The records »
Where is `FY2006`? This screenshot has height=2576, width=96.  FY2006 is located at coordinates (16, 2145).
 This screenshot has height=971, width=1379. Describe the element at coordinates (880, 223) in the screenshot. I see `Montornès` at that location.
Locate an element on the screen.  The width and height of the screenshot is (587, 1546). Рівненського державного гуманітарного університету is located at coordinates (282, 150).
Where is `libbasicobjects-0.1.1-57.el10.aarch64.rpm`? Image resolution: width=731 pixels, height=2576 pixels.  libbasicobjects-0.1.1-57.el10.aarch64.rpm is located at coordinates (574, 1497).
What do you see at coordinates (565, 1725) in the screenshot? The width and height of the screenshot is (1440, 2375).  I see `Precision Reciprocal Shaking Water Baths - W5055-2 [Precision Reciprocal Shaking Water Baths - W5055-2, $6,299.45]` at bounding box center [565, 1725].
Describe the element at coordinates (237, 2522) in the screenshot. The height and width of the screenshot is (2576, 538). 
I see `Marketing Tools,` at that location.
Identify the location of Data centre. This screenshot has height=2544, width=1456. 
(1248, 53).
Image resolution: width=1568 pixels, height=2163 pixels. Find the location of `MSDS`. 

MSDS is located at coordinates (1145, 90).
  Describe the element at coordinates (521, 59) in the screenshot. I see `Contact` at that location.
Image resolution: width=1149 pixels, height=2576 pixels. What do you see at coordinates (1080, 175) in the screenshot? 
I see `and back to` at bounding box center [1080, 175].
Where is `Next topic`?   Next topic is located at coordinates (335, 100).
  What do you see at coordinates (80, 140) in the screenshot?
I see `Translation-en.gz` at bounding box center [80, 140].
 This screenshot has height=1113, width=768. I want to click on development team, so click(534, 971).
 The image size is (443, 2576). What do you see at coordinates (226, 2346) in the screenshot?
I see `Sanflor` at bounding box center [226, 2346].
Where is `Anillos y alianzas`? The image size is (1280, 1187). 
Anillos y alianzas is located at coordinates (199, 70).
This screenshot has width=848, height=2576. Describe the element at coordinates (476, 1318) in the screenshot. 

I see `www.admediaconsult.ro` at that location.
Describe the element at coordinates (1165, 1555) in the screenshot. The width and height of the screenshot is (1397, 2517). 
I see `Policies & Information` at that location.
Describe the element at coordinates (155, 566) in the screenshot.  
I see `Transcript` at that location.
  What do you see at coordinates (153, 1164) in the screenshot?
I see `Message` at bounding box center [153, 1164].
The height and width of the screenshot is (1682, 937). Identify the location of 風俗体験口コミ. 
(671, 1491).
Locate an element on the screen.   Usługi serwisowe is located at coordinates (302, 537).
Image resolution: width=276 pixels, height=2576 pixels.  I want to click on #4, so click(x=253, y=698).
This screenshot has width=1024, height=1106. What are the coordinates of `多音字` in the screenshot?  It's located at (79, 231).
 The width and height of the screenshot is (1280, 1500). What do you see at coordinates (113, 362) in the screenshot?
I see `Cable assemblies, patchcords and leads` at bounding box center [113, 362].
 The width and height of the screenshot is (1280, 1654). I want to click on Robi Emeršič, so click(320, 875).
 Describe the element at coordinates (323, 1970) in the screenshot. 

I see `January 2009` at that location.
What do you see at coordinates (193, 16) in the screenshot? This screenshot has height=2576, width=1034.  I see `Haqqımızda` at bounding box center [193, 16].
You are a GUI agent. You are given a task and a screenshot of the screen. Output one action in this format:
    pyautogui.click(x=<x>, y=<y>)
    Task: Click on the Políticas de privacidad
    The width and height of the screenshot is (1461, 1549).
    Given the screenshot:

Task details » For this exercise, output the records in full, exactly.

Completed task »
Where is `FY2006`? This screenshot has height=2576, width=96.  FY2006 is located at coordinates (16, 2145).
 This screenshot has height=971, width=1379. Describe the element at coordinates (880, 223) in the screenshot. I see `Montornès` at that location.
Locate an element on the screen.  The width and height of the screenshot is (587, 1546). Рівненського державного гуманітарного університету is located at coordinates (282, 150).
Where is `libbasicobjects-0.1.1-57.el10.aarch64.rpm`? Image resolution: width=731 pixels, height=2576 pixels.  libbasicobjects-0.1.1-57.el10.aarch64.rpm is located at coordinates (574, 1497).
What do you see at coordinates (565, 1725) in the screenshot? The width and height of the screenshot is (1440, 2375).  I see `Precision Reciprocal Shaking Water Baths - W5055-2 [Precision Reciprocal Shaking Water Baths - W5055-2, $6,299.45]` at bounding box center [565, 1725].
Describe the element at coordinates (237, 2522) in the screenshot. The height and width of the screenshot is (2576, 538). 
I see `Marketing Tools,` at that location.
Identify the location of Data centre. This screenshot has height=2544, width=1456. 
(1248, 53).
Image resolution: width=1568 pixels, height=2163 pixels. Find the location of `MSDS`. 

MSDS is located at coordinates (1145, 90).
  Describe the element at coordinates (521, 59) in the screenshot. I see `Contact` at that location.
Image resolution: width=1149 pixels, height=2576 pixels. What do you see at coordinates (1080, 175) in the screenshot? 
I see `and back to` at bounding box center [1080, 175].
Where is `Next topic`?   Next topic is located at coordinates (335, 100).
  What do you see at coordinates (80, 140) in the screenshot?
I see `Translation-en.gz` at bounding box center [80, 140].
 This screenshot has height=1113, width=768. I want to click on development team, so click(534, 971).
 The image size is (443, 2576). What do you see at coordinates (226, 2346) in the screenshot?
I see `Sanflor` at bounding box center [226, 2346].
Where is `Anillos y alianzas`? The image size is (1280, 1187). 
Anillos y alianzas is located at coordinates (199, 70).
This screenshot has width=848, height=2576. Describe the element at coordinates (476, 1318) in the screenshot. 

I see `www.admediaconsult.ro` at that location.
Describe the element at coordinates (1165, 1555) in the screenshot. The width and height of the screenshot is (1397, 2517). 
I see `Policies & Information` at that location.
Describe the element at coordinates (155, 566) in the screenshot.  
I see `Transcript` at that location.
  What do you see at coordinates (153, 1164) in the screenshot?
I see `Message` at bounding box center [153, 1164].
The height and width of the screenshot is (1682, 937). Identify the location of 風俗体験口コミ. 
(671, 1491).
Locate an element on the screen.   Usługi serwisowe is located at coordinates (302, 537).
Image resolution: width=276 pixels, height=2576 pixels.  I want to click on #4, so click(x=253, y=698).
This screenshot has width=1024, height=1106. What are the coordinates of `多音字` in the screenshot?  It's located at (79, 231).
 The width and height of the screenshot is (1280, 1500). What do you see at coordinates (113, 362) in the screenshot?
I see `Cable assemblies, patchcords and leads` at bounding box center [113, 362].
 The width and height of the screenshot is (1280, 1654). I want to click on Robi Emeršič, so click(320, 875).
 Describe the element at coordinates (323, 1970) in the screenshot. 

I see `January 2009` at that location.
What do you see at coordinates (193, 16) in the screenshot? This screenshot has height=2576, width=1034.  I see `Haqqımızda` at bounding box center [193, 16].
You are a GUI agent. You are given a task and a screenshot of the screen. Output one action in this format:
    pyautogui.click(x=<x>, y=<y>)
    Task: Click on the Políticas de privacidad
    The width and height of the screenshot is (1461, 1549).
    Given the screenshot:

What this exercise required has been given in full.